National ads detailing how credit unions help save their members money, Oregon-specific ads that take a head-on approach to repelling bankers' tax status attacks, and online materials that fight back against bailed-out banks that are targeting credit unions are among the new items added to the tax toolkit arsenal.

CUNA's members-only toolkit is designed to help credit unions connect with their members and educate the public about credit unions as banks intensify their state-level attacks against the credit union tax status. The tax toolkit webpage features free materials in the form of radio ads, print ads, newsletter articles, state-level updates, materials to use in advocacy efforts with federal and state lawmakers, and much more.



The new ads take several forms: Radio, digital and print.
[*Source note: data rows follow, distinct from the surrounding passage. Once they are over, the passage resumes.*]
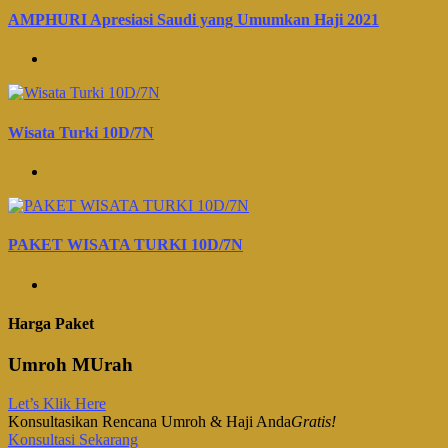
AMPHURI Apresiasi Saudi yang Umumkan Haji 2021
Wisata Turki 10D/7N
PAKET WISATA TURKI 10D/7N
Harga Paket
Umroh MUrah
Let’s Klik Here
Konsultasikan Rencana Umroh & Haji Anda
Gratis!
Konsultasi Sekarang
The latest series of ads integrated into the toolkit:
  • Note that the credit union tax status helps credit unions make sure that members pay lower interest rates for loans, lower fees for financial services and, most importantly, receive higher returns on their savings, benefits that saved members nearly $5.8 billion in 2012;
  • Urge readers to tell legislators to oppose Wall Street efforts to cripple credit unions; and
  • Ask why the biggest banks in the country are attacking local Oregon credit unions, and encourage Oregonians to stop Wall Street banks from taking away their right to choose a local, trusted credit union.
Preserving the credit union tax status remains CUNA's top legislative priority, and CUNA Executive Vice President of Strategic Communications and Engagement Paul Gentile has emphasized that credit unions must work collaboratively to communicate the importance of that status to their members.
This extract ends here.